> Assignment: Tally every line in the entries below that holds "fazenda", then give only the total.

> Working data:
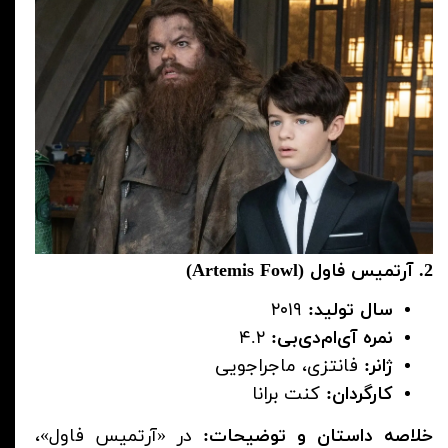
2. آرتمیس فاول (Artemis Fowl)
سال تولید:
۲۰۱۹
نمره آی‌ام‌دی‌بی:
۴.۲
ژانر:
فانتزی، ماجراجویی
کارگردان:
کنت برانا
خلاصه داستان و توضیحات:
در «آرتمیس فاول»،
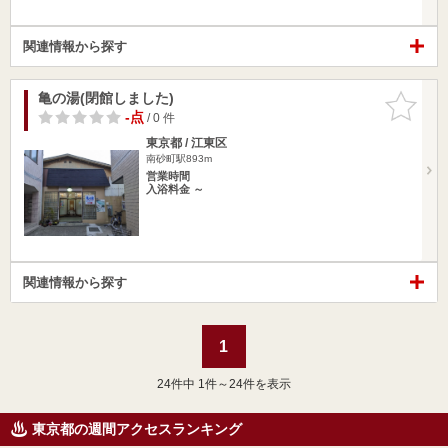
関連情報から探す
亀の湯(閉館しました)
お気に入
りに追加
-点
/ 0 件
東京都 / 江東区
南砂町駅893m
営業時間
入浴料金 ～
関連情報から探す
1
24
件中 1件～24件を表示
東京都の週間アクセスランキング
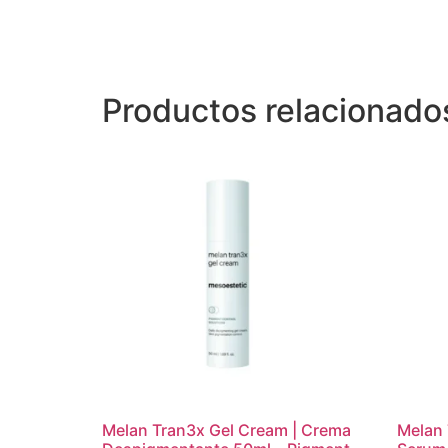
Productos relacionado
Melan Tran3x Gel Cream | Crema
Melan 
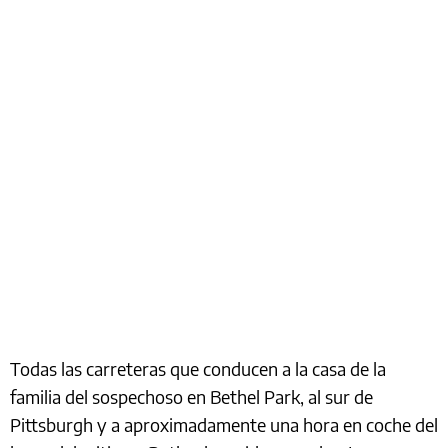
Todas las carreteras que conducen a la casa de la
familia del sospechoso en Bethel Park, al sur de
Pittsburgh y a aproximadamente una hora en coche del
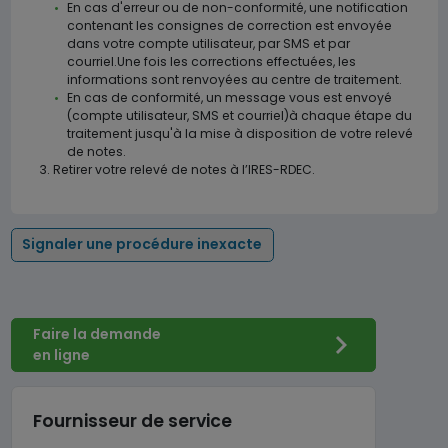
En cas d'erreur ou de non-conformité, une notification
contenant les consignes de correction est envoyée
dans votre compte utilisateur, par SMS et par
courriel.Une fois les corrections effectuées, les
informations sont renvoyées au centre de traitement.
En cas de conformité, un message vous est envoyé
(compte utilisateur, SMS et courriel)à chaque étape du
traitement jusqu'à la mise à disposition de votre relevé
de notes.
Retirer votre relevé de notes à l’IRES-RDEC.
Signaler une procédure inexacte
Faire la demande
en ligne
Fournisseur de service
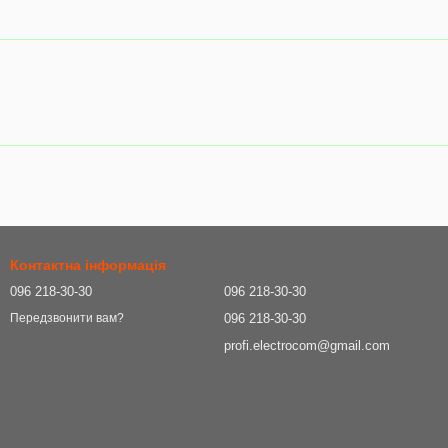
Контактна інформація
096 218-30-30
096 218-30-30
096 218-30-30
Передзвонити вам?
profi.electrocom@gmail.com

--

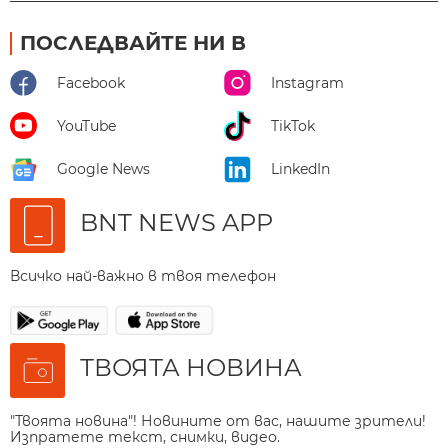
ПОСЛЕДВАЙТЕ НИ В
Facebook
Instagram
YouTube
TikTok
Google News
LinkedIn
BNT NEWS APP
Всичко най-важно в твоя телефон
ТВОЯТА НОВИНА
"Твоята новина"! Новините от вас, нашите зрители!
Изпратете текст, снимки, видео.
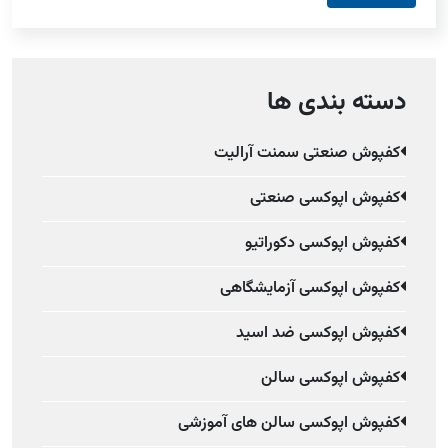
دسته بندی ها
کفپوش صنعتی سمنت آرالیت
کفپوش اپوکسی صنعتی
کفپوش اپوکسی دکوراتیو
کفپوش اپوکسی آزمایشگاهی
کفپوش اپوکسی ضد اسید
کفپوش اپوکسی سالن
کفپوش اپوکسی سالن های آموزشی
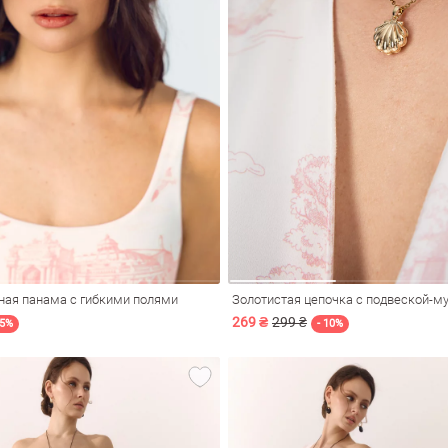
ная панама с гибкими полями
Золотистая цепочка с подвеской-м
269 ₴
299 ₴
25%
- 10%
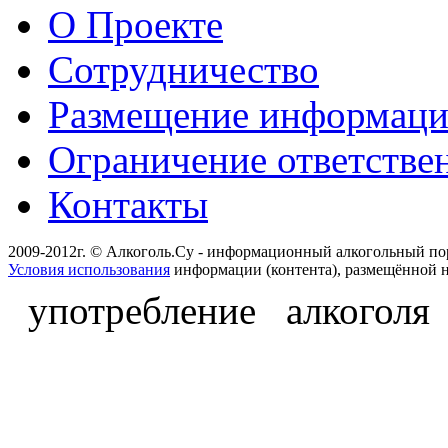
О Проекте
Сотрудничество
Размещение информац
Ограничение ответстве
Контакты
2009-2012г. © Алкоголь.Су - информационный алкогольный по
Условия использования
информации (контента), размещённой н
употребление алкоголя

==

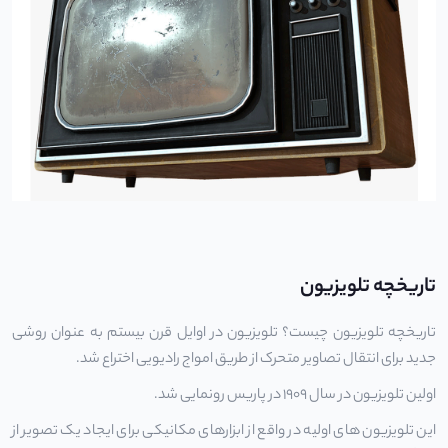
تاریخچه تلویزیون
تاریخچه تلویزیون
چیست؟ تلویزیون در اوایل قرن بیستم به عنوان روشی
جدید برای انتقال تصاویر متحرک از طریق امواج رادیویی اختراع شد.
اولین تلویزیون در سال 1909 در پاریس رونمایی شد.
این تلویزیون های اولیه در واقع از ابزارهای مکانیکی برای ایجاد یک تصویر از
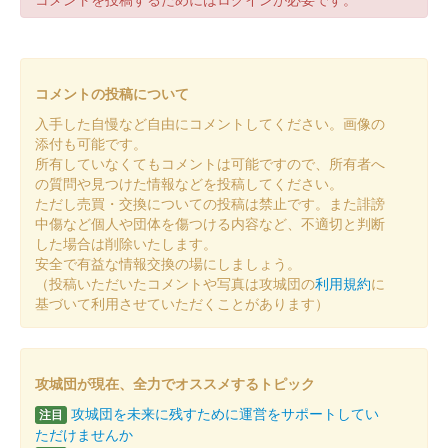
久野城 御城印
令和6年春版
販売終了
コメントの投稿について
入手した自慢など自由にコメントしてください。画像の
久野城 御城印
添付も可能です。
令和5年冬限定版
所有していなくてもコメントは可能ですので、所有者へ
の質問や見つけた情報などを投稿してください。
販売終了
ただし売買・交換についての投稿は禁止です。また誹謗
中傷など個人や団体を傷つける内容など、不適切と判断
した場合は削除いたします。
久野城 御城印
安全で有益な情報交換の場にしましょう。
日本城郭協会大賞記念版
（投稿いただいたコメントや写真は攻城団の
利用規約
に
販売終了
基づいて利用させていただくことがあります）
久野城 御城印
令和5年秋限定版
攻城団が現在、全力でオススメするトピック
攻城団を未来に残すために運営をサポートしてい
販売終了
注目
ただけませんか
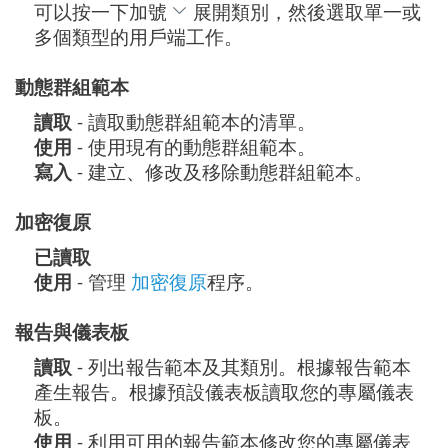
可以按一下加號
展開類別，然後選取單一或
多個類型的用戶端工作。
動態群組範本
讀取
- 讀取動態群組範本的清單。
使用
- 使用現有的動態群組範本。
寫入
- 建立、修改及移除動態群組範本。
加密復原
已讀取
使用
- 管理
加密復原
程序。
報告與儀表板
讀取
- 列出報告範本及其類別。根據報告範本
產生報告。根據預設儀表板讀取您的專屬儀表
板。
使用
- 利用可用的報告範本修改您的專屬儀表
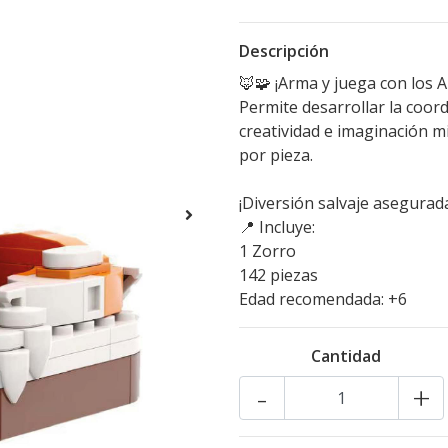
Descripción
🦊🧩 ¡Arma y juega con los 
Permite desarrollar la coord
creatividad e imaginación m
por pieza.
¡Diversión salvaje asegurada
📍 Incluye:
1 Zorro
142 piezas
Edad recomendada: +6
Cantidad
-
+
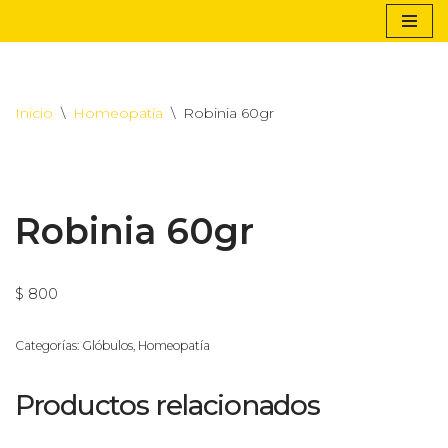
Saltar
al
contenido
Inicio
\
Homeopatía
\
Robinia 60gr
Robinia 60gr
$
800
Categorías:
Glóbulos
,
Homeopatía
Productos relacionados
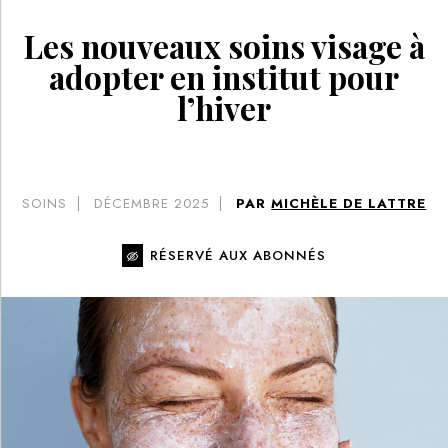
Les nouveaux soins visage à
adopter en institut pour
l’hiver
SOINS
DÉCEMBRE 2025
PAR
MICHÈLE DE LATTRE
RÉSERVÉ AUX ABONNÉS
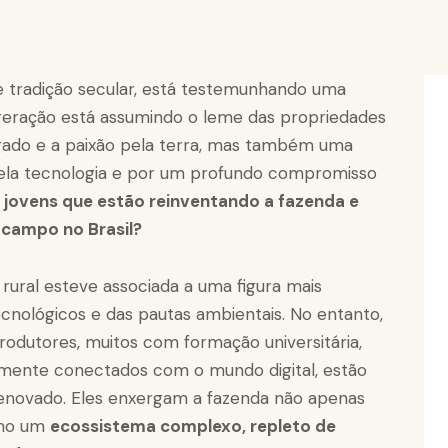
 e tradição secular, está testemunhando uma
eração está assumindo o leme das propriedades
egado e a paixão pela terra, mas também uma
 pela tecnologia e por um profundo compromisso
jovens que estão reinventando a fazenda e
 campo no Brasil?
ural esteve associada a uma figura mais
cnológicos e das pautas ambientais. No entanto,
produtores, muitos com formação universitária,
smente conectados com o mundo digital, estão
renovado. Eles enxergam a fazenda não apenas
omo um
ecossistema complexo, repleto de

> Exercise output: 2